The equivalence principle. Weak gravitational field. Geodesic motion. Physical interpretation of the metric tensor. Reddening of spectral lines. Inertial forces. Tensors. Covariant derivatives. The Riemann-Christoffel tensor. Field equation in vacuum. The energy-momentum tensor. Field equations in the presence of matter. Conservation laws. The Schwarzschild solution: isotropic coordinates; planetary motion; light deflection. The Hubble expansion. The Cosmic Microwave Background radiation. The Friedmann-Robertson-Walker metric. Primordial nucleosynthesis. The distance problem in cosmology. The standard model in cosmology and inflationary scenarios.
Knowledge of the basics of tensor calculus and of classical General Relativity. Acquisition of specific competences aimed at solving some problems in General Relativity. Knowledge of problems that require a General Relativity approach (gravitational collapse, gravitational waves, theoretical cosmology) and the observations that allow to validate their theoretical discussion. Skills development targeted to the prediction of observables of interest for Astrophysics and Cosmology.
KNOWLEDGE AND UNDERSTANDING:
The course includes activities for mentoring between equals performed weekly in the second half of the semester. The experience of the past years has been quite positive. The formal verification of the learning outcomes carried out at the end of the course with an oral examination. During the exam, it is required that the student has a knowledge of the program carried out during the course, but also the ability to perform logical connections between the different parts of the course and also with elements already acquired in other courses.
APPLYING KNOWLEDGE AND UNDERSTANDING:
The course consists of a theoretical training base, necessary to acquire all the necessary mathematical instruments. In the second half of the course, it pays great attention to the experimental and/or observational aspects that validate the development of the theoretical first part. It is required that the student is capable of handling the mathematical instruments to formulate specific predictions for some observable. This close connection between mathematical tool and observations has demonstrated over the years to help the student to have a full comprehension of the course content, also regarding its more formal parts.
The course provides the use of a certain number of text books, trying to emphasize the complementarity of different approaches to the topics under study. In addition to books, for some more specific topics, the student are provided with scientific articles and/or review to get him use to a less scholastic and more research-oriented reading.

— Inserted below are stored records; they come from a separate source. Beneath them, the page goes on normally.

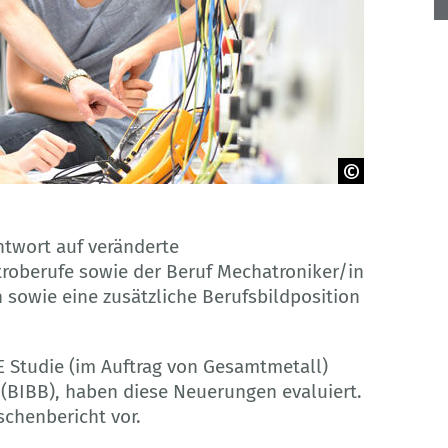
ntwort auf veränderte
troberufe sowie der Beruf Mechatroniker/in
 sowie eine zusätzliche Berufsbildposition
E Studie (im Auftrag von Gesamtmetall)
 (BIBB), haben diese Neuerungen evaluiert.
schenbericht vor.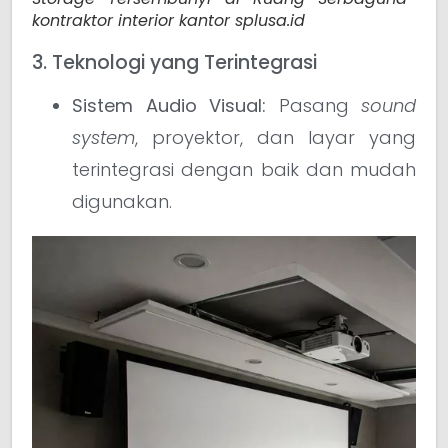
kontraktor interior kantor splusa.id
3. Teknologi yang Terintegrasi
Sistem Audio Visual:
Pasang
sound
system
, proyektor, dan layar yang
terintegrasi dengan baik dan mudah
digunakan.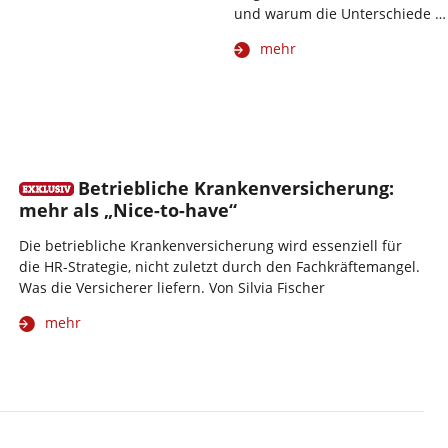
und warum die Unterschiede …
mehr
Betriebliche Krankenversicherung:
mehr als „Nice-to-have“
Die betriebliche Krankenversicherung wird essenziell für
die HR-Strategie, nicht zuletzt durch den Fachkräftemangel.
Was die Versicherer liefern. Von Silvia Fischer
mehr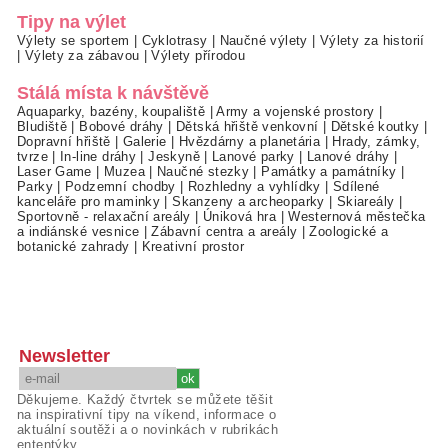
Tipy na výlet
Výlety se sportem
|
Cyklotrasy
|
Naučné výlety
|
Výlety za historií
|
Výlety za zábavou
|
Výlety přírodou
Stálá místa k návštěvě
Aquaparky, bazény, koupaliště
|
Army a vojenské prostory
|
Bludiště
|
Bobové dráhy
|
Dětská hřiště venkovní
|
Dětské koutky
|
Dopravní hřiště
|
Galerie
|
Hvězdárny a planetária
|
Hrady, zámky,
tvrze
|
In-line dráhy
|
Jeskyně
|
Lanové parky
|
Lanové dráhy
|
Laser Game
|
Muzea
|
Naučné stezky
|
Památky a památníky
|
Parky
|
Podzemní chodby
|
Rozhledny a vyhlídky
|
Sdílené
kanceláře pro maminky
|
Skanzeny a archeoparky
|
Skiareály
|
Sportovně - relaxační areály
|
Úniková hra
|
Westernová městečka
a indiánské vesnice
|
Zábavní centra a areály
|
Zoologické a
botanické zahrady
|
Kreativní prostor
Newsletter
Děkujeme. Každý čtvrtek se můžete těšit
na inspirativní tipy na víkend, informace o
aktuální soutěži a o novinkách v rubrikách
ententýky.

The course is normally held in English. The final exam may be held either in Italian or English. In any case, the aim is also to ensure, in addition to the specific knowledge of the program, the ability to present in a synthetic but also comprehensive way the subject matter of the examination.
The content of the course covers different aspects ranging from General Relativity to statistical mechanics, to nuclear physics and plasma physics. Students are thus forced to become familiar with different techniques easily used also in other fields of physics.